Exercise objective.
Copy, in full, each line of the material that holds the word "ΕΒΕΑ".

Provided data.
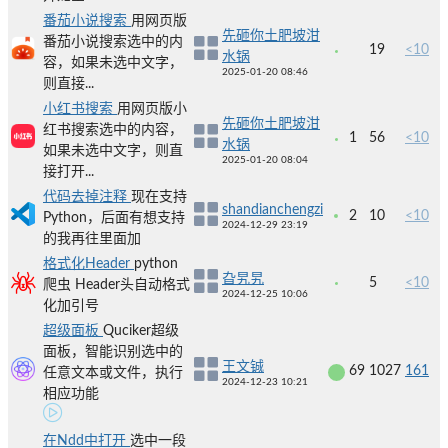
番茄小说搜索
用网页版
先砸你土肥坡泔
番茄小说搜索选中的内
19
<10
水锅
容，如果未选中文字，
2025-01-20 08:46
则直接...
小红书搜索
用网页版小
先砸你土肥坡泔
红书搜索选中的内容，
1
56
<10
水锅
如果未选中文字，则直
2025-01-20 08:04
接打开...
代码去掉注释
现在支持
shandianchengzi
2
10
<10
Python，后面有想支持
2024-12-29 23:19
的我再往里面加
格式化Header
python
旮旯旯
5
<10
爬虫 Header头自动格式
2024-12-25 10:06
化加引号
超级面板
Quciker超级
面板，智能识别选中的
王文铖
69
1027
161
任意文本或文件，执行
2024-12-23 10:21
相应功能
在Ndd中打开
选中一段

...

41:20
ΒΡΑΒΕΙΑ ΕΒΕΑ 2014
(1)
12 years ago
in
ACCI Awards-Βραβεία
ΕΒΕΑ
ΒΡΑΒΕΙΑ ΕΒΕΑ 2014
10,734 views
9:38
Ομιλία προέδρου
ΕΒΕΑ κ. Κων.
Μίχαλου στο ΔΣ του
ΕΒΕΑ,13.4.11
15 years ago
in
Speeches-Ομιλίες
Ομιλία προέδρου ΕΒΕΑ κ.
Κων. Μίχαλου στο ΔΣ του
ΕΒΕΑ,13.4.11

==

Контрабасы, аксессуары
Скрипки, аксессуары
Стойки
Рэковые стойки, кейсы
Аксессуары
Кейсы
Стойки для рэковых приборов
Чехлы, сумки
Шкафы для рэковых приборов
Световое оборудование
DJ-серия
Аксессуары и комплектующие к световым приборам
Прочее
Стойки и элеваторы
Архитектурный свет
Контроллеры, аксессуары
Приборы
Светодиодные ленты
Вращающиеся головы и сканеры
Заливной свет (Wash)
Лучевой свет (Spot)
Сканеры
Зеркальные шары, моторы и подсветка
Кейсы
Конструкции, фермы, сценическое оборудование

Worked solution.
ΒΡΑΒΕΙΑ ΕΒΕΑ 2014
ΕΒΕΑ
ΒΡΑΒΕΙΑ ΕΒΕΑ 2014
ΕΒΕΑ κ. Κων.
ΕΒΕΑ,13.4.11
Ομιλία προέδρου ΕΒΕΑ κ.
ΕΒΕΑ,13.4.11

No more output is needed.